Bertha M. Wilson (pen name, B. M. Wilson; August 14, 1874 – 1936) was an American dramatist, critic, and dramatic actress, who earned a reputation throughout the Central United States. She leased some of her monologues, sketches, drills, and plays to educators and professionals. Her own work was of three kinds: home talent entertainments, including original drills, tableaux, and pantomimes; plays and farces; and costume monologues for platform and stage. Wilson's Book of Drills and Marches for Young People and Small Children was published in 1895.

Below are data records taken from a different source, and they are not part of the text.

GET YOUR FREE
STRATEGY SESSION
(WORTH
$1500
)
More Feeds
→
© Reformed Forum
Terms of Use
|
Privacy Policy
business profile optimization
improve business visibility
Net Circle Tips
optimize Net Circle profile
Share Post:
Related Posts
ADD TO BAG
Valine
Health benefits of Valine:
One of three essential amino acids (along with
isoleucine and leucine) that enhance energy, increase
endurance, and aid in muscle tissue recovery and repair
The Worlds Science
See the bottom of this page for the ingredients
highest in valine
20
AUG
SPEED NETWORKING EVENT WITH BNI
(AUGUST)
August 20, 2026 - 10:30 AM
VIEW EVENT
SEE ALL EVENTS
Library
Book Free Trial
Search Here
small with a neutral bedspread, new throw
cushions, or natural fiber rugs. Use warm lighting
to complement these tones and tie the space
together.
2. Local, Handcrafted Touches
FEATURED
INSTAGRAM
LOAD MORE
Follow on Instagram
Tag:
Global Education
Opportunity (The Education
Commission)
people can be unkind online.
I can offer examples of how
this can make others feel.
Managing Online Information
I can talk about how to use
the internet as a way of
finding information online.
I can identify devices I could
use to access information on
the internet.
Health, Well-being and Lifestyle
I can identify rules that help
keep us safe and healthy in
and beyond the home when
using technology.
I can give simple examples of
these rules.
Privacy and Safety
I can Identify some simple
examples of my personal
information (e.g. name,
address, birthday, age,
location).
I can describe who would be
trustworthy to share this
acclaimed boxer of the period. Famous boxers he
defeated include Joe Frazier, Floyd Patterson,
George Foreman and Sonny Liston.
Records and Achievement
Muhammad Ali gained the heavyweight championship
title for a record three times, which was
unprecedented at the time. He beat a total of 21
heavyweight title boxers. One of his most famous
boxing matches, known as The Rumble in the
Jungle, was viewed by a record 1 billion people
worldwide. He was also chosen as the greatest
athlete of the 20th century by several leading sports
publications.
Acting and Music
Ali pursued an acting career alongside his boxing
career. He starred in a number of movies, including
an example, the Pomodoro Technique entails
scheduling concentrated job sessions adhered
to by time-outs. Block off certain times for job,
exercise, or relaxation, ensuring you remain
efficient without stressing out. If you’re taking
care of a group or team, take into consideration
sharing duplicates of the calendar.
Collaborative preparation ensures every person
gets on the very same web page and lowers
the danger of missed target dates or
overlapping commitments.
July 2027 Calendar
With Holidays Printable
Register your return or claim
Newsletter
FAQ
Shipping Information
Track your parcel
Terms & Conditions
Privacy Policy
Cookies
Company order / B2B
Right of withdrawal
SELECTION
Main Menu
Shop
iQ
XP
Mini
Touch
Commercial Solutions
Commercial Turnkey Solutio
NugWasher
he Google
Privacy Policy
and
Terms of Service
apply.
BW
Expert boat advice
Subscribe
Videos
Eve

==Early life and education==
Bertha May Wilson was born in Altona, Missouri, August 14, 1874. Her father, Isaac Wilson was born in Maryland, April 24, 1824, while the mother's birth occurred in Canada on August 15, 1834. They came to Hamilton County, Iowa when Allen, the youngest in a family of nine, was a month old. In order of birth the other children were as follows: Elizabeth Jane (1854-1863), Jeanette Lamont (1855-1876), Lucy Agnes Hogan-Hohlwegler (1857-?), David Carlton (1859-1863), Joseph Lincoln (1860-?), Lillie Daugherty (1863-?), Minty May (1870-1872), and George Sears (1871-1873). The first five were natives of Illinois and the last named of Missouri. The father, who was a farmer, was for many years identified with the agricultural interests of Hamilton county, but he was living in Blairsburg, Iowa at the time of his death, which occurred January 20. 1905. The mother died on March 12, 1900.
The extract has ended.